En France, les premiers utilisateurs du calcul quantique sont sans conteste EDF, Total et Airbus, qui se sont chacun dotés d’une force opérationnelle dédiée. Chez EDF, tout a commencé fin 2018, quand une équipe d’une dizaine de personnes s’est constituée autour de Stéphane Tanguy, le responsable de la R & D. « Avec l’objectif d’acquérir une expertise en interne d’ici à quatre ans », précise Marc Porcheron, qui copilote le projet. Début 2020, l’équipe a recruté trois doctorants, pour trois ans. L’un travaille sur « l’amélioration de la simulation physique des matériaux pour étudier leur vieillissement », les deux autres sur des problèmes d’optimisation combinatoire, difficiles à résoudre sur des ordinateurs classiques, comme les études probabilistes de sûreté des centrales nucléaires ou, dans la gestion de l’énergie, l’optimisation de la recharge intelligente de véhicules électriques. « Pour ce dernier cas, nous expérimentons le calculateur quantique à base d’atomes neutres de la start-up française Pasqal », témoigne Marc Porcheron.
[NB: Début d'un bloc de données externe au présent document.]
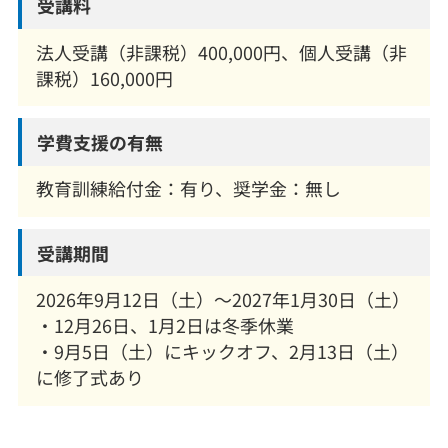
受講料
法人受講（非課税）400,000円、個人受講（非
課税）160,000円
学費支援の有無
教育訓練給付金：有り、奨学金：無し
受講期間
2026年9月12日（土）〜2027年1月30日（土）
・12月26日、1月2日は冬季休業
・9月5日（土）にキックオフ、2月13日（土）
に修了式あり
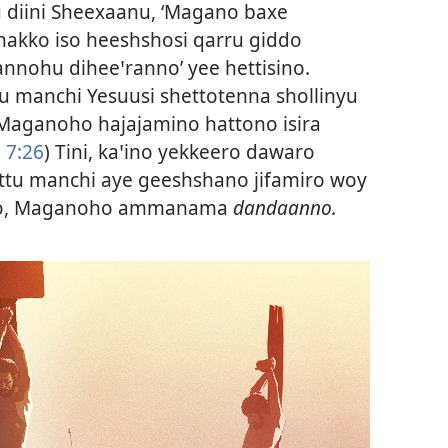
diini Sheexaanu, ‘Magano baxe
hakko iso heeshshosi qarru giddo
annohu diheeꞌranno’ yee hettisino.
tu manchi Yesuusi shettotenna shollinyu
Maganoho hajajamino hattono isira
 7:26
) Tini, kaꞌino yekkeero dawaro
ittu manchi aye geeshshano jifamiro woy
siro, Maganoho ammanama
dandaanno.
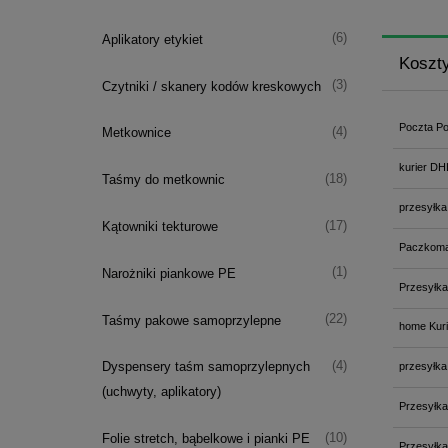
(6)
Aplikatory etykiet
Koszt
(3)
Czytniki / skanery kodów kreskowych
Poczta Po
(4)
Metkownice
kurier DH
(18)
Taśmy do metkownic
przesyłka
(17)
Kątowniki tekturowe
Paczkoma
(1)
Narożniki piankowe PE
Przesyłka
(22)
Taśmy pakowe samoprzylepne
home Kuri
(4)
Dyspensery taśm samoprzylepnych
przesyłka
(uchwyty, aplikatory)
Przesyłka
(10)
Folie stretch, bąbelkowe i pianki PE
Przesyłka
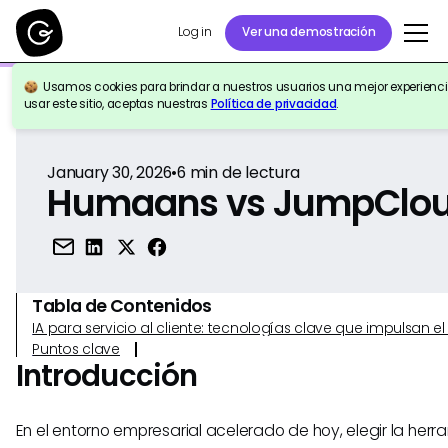
Log in
Ver una demostración
Usamos cookies para brindar a nuestros usuarios una mejor experiencia
Volver a la Referencia
usar este sitio, aceptas nuestras
Política de privacidad
.
January 30, 2026
•
6
min de lectura
Humaans vs JumpClo
Tabla de Contenidos
IA para servicio al cliente: tecnologías clave que impulsan 
Puntos clave
Introducción
En el entorno empresarial acelerado de hoy, elegir la herr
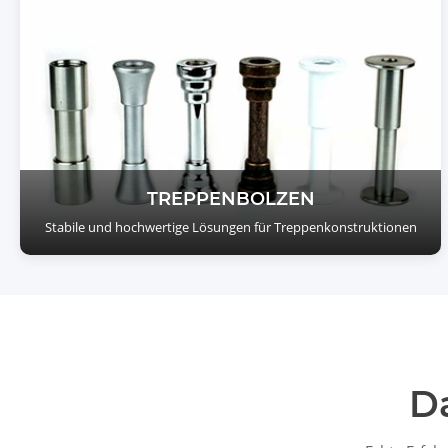
TREPPENBOLZEN
Stabile und hochwertige Lösungen für Treppenkonstruktionen
D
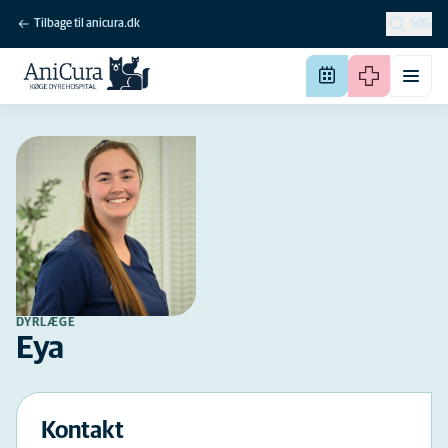
Tilbage til anicura.dk
SØG
DYRLÆGE
Eya
Kontakt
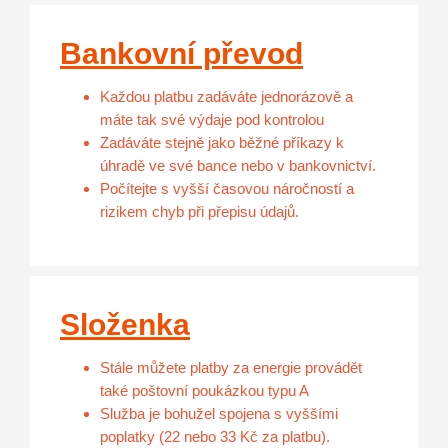
Bankovní převod
Každou platbu zadáváte jednorázově a
máte tak své výdaje pod kontrolou
Zadáváte stejně jako běžné příkazy k
úhradě ve své bance nebo v bankovnictví.
Počítejte s vyšší časovou náročností a
rizikem chyb při přepisu údajů.
Složenka
Stále můžete platby za energie provádět
také poštovní poukázkou typu A
Služba je bohužel spojena s vyššími
poplatky (22 nebo 33 Kč za platbu).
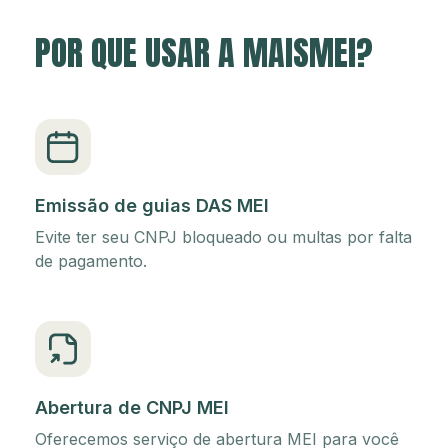
POR QUE USAR A MAISMEI?
Emissão de guias DAS MEI
Evite ter seu CNPJ bloqueado ou multas por falta
de pagamento.
Abertura de CNPJ MEI
Oferecemos serviço de abertura MEI para você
Un plan quantique à la hauteur de l'attente... et de la concurrence

Total compte lui aussi faire appel à la technologie de Pasqal pour tester son propre algorithme de partitionnement de graphe, une méthode d’optimisation, a dévoilé Marko Rancic, le responsable du quantique, lors de l’événement « Quantum computing in Paris-Saclay », fin octobre 2020. Cet algorithme a été développé par un stagiaire et la start-up américaine QC Ware depuis un an. Le travail devrait être poursuivi en interne par un doctorant grâce à un financement du projet européen Next applications of quantum computing (Neasqc). Afin d’atteindre son objectif zéro émission carbone d’ici à 2050, Total envisage également d’avoir recours au calcul quantique pour développer l’usage du MOF-5, un matériau nanoporeux, comme filtre pour capturer le CO2. Cet engagement fait l’objet d’un partenariat de deux ans avec la start-up britannique Cambridge Quantum Computing. De son côté, sa filiale Saft explore de nouveaux matériaux pour développer des batteries avec ses propres implémentations d’algorithmes quantiques bien connus, de type Variational quantum eigensolver (VQE) et Imaginary time evolution (ITE). Ils sont testés sur l’un des émulateurs de calculateur quantique d’Atos, la Quantum learning machine (QLM), que Total a installé sur son site de Pau (Pyrénées-Atlantiques).

Sur un petit nuage

Une autre compétition mobilise les géants du quantique, celle des offres cloud. IBM a ouvert les hostilités dès 2016 avec l’IBM Q Experience. Cette plate-forme, la seule à proposer une interface de programmation quantique, Qiskit, donne accès aux 22 calculateurs d’IBM. D-Wave (avec Leap en 2018), Rigetti (avec QCS en 2018), Xanadu (en 2020) et bientôt Pasqal ont aussi décidé mettre leurs calculateurs dans le cloud. Amazon et Microsoft ont préféré les partenariats : Amazon Braket permet d’accéder aux machines d’IonQ, de D-Wave et de Rigetti, et Azure Quantum à celles d’IonQ, de QCI, de Honeywell et prochainement de Microsoft. Google n’a pas encore de service de cloud quantique, mais un petit simulateur quantique sur le web, le Google quantum playground.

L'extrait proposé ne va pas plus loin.